AIM OF THE EXERCISE:
Everything from the first line below through the line with "Anton Duong" is to be transcribed exactly, and nothing past it.

DATA EXCERPTS:
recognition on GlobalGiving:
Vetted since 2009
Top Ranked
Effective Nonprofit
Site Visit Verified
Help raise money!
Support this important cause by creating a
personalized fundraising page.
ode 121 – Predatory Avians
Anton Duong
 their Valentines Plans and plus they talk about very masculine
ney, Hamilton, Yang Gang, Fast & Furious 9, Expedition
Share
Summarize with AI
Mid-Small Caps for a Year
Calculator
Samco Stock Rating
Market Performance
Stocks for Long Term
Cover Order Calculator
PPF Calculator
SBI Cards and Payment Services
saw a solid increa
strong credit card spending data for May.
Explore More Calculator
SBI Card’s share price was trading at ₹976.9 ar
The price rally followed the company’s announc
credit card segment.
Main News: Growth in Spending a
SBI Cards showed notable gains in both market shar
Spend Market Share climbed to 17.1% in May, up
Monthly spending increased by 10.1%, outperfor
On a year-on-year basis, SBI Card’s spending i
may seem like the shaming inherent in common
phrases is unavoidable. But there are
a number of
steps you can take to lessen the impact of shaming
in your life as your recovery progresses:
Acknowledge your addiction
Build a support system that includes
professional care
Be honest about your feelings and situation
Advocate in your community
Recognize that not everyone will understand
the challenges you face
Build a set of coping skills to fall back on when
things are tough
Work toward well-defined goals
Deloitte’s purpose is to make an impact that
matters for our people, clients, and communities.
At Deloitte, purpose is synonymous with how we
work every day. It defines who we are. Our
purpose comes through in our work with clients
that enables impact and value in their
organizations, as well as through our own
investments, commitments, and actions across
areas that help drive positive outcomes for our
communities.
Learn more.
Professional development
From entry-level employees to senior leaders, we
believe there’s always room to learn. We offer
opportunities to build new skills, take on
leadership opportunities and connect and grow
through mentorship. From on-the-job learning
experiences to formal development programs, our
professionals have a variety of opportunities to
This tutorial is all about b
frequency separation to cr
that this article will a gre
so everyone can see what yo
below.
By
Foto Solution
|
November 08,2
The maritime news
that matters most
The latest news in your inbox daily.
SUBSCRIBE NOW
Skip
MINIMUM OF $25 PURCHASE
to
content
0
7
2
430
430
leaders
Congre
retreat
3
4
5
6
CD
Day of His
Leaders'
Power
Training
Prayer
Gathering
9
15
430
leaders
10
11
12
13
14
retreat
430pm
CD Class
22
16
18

SOLUTION TO THE EXERCISE:
recognition on GlobalGiving:
Vetted since 2009
Top Ranked
Effective Nonprofit
Site Visit Verified
Help raise money!
Support this important cause by creating a
personalized fundraising page.
ode 121 – Predatory Avians
Anton Duong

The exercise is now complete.